■ **Exercise goal**
Go through the records below and copy out every line holding "expanded".
****************
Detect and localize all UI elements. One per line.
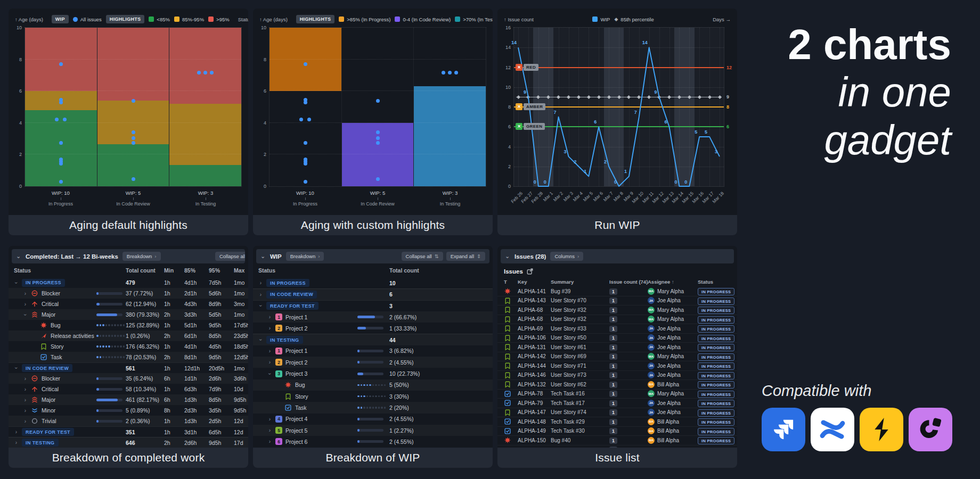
table-row[interactable]: ›Critical58 (10.34%)1h6d3h7d9h10d bbox=[9, 384, 248, 394]
issue-row[interactable]: ALPHA-146User Story #731JAJoe AlphaIN PR… bbox=[497, 371, 737, 381]
column-header-issue-count-[interactable]: Issue count (74) bbox=[609, 279, 648, 285]
table-row[interactable]: Bug5 (50%) bbox=[253, 379, 493, 391]
table-row[interactable]: ›IN CODE REVIEW6 bbox=[253, 288, 493, 300]
legend-item[interactable]: >70% (In Testing) bbox=[455, 16, 493, 22]
chevron-collapsed-icon[interactable]: › bbox=[267, 439, 272, 444]
table-row[interactable]: Task2 (20%) bbox=[253, 402, 493, 413]
issue-data-point[interactable] bbox=[304, 101, 307, 104]
chevron-expanded-icon[interactable]: › bbox=[22, 312, 28, 317]
issue-data-point[interactable] bbox=[59, 62, 63, 66]
table-row[interactable]: Bug125 (32.89%)1h5d1h9d5h17d5h bbox=[9, 320, 248, 331]
legend-item[interactable]: >85% (In Progress) bbox=[339, 16, 390, 22]
issue-row[interactable]: ALPHA-106User Story #501JAJoe AlphaIN PR… bbox=[497, 334, 737, 343]
table-row[interactable]: ›Blocker37 (7.72%)1h2d1h5d6h1mo bbox=[9, 288, 248, 299]
chevron-collapsed-icon[interactable]: › bbox=[23, 418, 28, 424]
chevron-expanded-icon[interactable]: › bbox=[267, 371, 273, 376]
legend-badge-highlights[interactable]: HIGHLIGHTS bbox=[106, 15, 145, 23]
chevron-down-icon[interactable]: ⌄ bbox=[505, 253, 510, 260]
breakdown-button[interactable]: Breakdown› bbox=[123, 252, 161, 261]
table-row[interactable]: ›READY FOR TEST3511h3d1h6d5h12d bbox=[9, 426, 248, 437]
table-row[interactable]: ›IN PROGRESS4791h4d1h7d5h1mo bbox=[9, 277, 248, 288]
issue-data-point[interactable] bbox=[454, 71, 458, 75]
issue-row[interactable]: ALPHA-69User Story #331JAJoe AlphaIN PRO… bbox=[497, 324, 737, 334]
issue-data-point[interactable] bbox=[304, 162, 307, 166]
chevron-collapsed-icon[interactable]: › bbox=[23, 291, 28, 296]
issue-row[interactable]: ALPHA-147User Story #741JAJoe AlphaIN PR… bbox=[497, 408, 737, 418]
legend-item[interactable]: WIP bbox=[592, 16, 610, 22]
issue-row[interactable]: ALPHA-78Tech Task #161MAMary AlphaIN PRO… bbox=[497, 390, 737, 399]
legend-item[interactable]: ◆85th percentile bbox=[614, 16, 654, 22]
chevron-collapsed-icon[interactable]: › bbox=[258, 280, 263, 286]
legend-badge-highlights[interactable]: HIGHLIGHTS bbox=[296, 15, 335, 23]
table-row[interactable]: ›IN PROGRESS10 bbox=[253, 277, 493, 288]
chevron-collapsed-icon[interactable]: › bbox=[23, 386, 28, 392]
table-row[interactable]: ›Major380 (79.33%)2h3d3h5d5h1mo bbox=[9, 309, 248, 320]
issue-row[interactable]: ALPHA-142User Story #691MAMary AlphaIN P… bbox=[497, 352, 737, 362]
table-row[interactable]: ›Major461 (82.17%)6h1d3h8d5h9d5h bbox=[9, 394, 248, 405]
issue-row[interactable]: ALPHA-143User Story #701JAJoe AlphaIN PR… bbox=[497, 296, 737, 306]
chevron-collapsed-icon[interactable]: › bbox=[267, 348, 272, 354]
threshold-badge-red[interactable]: ✕RED bbox=[516, 64, 538, 71]
issue-data-point[interactable] bbox=[59, 180, 63, 184]
issue-data-point[interactable] bbox=[59, 141, 63, 145]
remove-threshold-icon[interactable]: ✕ bbox=[516, 64, 522, 71]
legend-item[interactable]: >95% bbox=[208, 16, 230, 22]
chevron-collapsed-icon[interactable]: › bbox=[14, 440, 19, 445]
issue-data-point[interactable] bbox=[304, 180, 307, 184]
chevron-collapsed-icon[interactable]: › bbox=[258, 292, 263, 298]
external-link-icon[interactable] bbox=[526, 268, 534, 275]
chevron-expanded-icon[interactable]: › bbox=[258, 337, 264, 342]
issue-row[interactable]: ALPHA-150Bug #401BABill AlphaIN PROGRESS bbox=[497, 436, 737, 445]
chevron-collapsed-icon[interactable]: › bbox=[23, 397, 28, 403]
issue-data-point[interactable] bbox=[376, 136, 380, 140]
issue-data-point[interactable] bbox=[132, 136, 135, 140]
issue-data-point[interactable] bbox=[304, 62, 307, 66]
issue-data-point[interactable] bbox=[307, 118, 311, 121]
issue-data-point[interactable] bbox=[132, 141, 135, 145]
collapse-all-button[interactable]: Collapse all⇅ bbox=[402, 252, 443, 261]
issue-data-point[interactable] bbox=[448, 71, 452, 75]
threshold-badge-amber[interactable]: ✕AMBER bbox=[516, 103, 545, 110]
expand-all-button[interactable]: Expand all⇕ bbox=[446, 252, 485, 261]
issue-data-point[interactable] bbox=[132, 130, 135, 134]
chevron-collapsed-icon[interactable]: › bbox=[23, 301, 28, 307]
issue-data-point[interactable] bbox=[59, 101, 63, 104]
breakdown-button[interactable]: Breakdown› bbox=[286, 252, 324, 261]
issue-row[interactable]: ALPHA-131User Story #611JAJoe AlphaIN PR… bbox=[497, 343, 737, 352]
chevron-collapsed-icon[interactable]: › bbox=[267, 359, 272, 365]
issue-row[interactable]: ALPHA-144User Story #711JAJoe AlphaIN PR… bbox=[497, 361, 737, 371]
issue-row[interactable]: ALPHA-148Tech Task #291BABill AlphaIN PR… bbox=[497, 417, 737, 427]
chevron-down-icon[interactable]: ⌄ bbox=[260, 253, 266, 260]
table-row[interactable]: ›5Project 51 (2.27%) bbox=[253, 425, 493, 436]
column-header-summary[interactable]: Summary bbox=[551, 279, 609, 285]
table-row[interactable]: ›1Project 12 (66.67%) bbox=[253, 311, 493, 323]
table-row[interactable]: ›IN TESTING6462h2d6h9d5h17d bbox=[9, 437, 248, 448]
chevron-collapsed-icon[interactable]: › bbox=[267, 416, 272, 422]
legend-item[interactable]: All issues bbox=[73, 16, 102, 22]
table-row[interactable]: Story176 (46.32%)1h4d1h4d5h18d5h bbox=[9, 341, 248, 352]
table-row[interactable]: ›4Project 42 (4.55%) bbox=[253, 414, 493, 425]
column-header-t[interactable]: T bbox=[504, 279, 518, 285]
issue-data-point[interactable] bbox=[304, 141, 307, 145]
table-row[interactable]: ›IN CODE REVIEW5611h12d1h20d5h1mo bbox=[9, 362, 248, 373]
legend-item[interactable]: 0-4 (In Code Review) bbox=[395, 16, 451, 22]
remove-threshold-icon[interactable]: ✕ bbox=[516, 103, 522, 110]
column-header-key[interactable]: Key bbox=[518, 279, 551, 285]
chevron-collapsed-icon[interactable]: › bbox=[23, 376, 28, 382]
remove-threshold-icon[interactable]: ✕ bbox=[516, 123, 522, 130]
issue-data-point[interactable] bbox=[299, 118, 303, 121]
issue-row[interactable]: ALPHA-149Tech Task #301BABill AlphaIN PR… bbox=[497, 427, 737, 436]
issue-data-point[interactable] bbox=[132, 99, 135, 103]
issue-data-point[interactable] bbox=[376, 141, 380, 145]
table-row[interactable]: Story3 (30%) bbox=[253, 391, 493, 402]
table-row[interactable]: ›6Project 62 (4.55%) bbox=[253, 436, 493, 447]
table-row[interactable]: ›3Project 310 (22.73%) bbox=[253, 368, 493, 379]
issue-data-point[interactable] bbox=[376, 130, 380, 134]
legend-item[interactable]: <85% bbox=[149, 16, 170, 22]
columns-button[interactable]: Columns› bbox=[550, 252, 583, 261]
table-row[interactable]: ›Blocker35 (6.24%)6h1d1h2d6h3d6h bbox=[9, 373, 248, 384]
chevron-collapsed-icon[interactable]: › bbox=[267, 325, 272, 331]
chevron-expanded-icon[interactable]: › bbox=[14, 366, 19, 370]
issue-row[interactable]: ALPHA-68User Story #321MAMary AlphaIN PR… bbox=[497, 315, 737, 325]
table-row[interactable]: ›1Project 13 (6.82%) bbox=[253, 345, 493, 357]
****************
■ **Result of the task**
chevron-expanded-icon[interactable]: › bbox=[22, 312, 28, 317]
chevron-expanded-icon[interactable]: › bbox=[267, 371, 273, 376]
chevron-expanded-icon[interactable]: › bbox=[258, 337, 264, 342]
chevron-expanded-icon[interactable]: › bbox=[14, 366, 19, 370]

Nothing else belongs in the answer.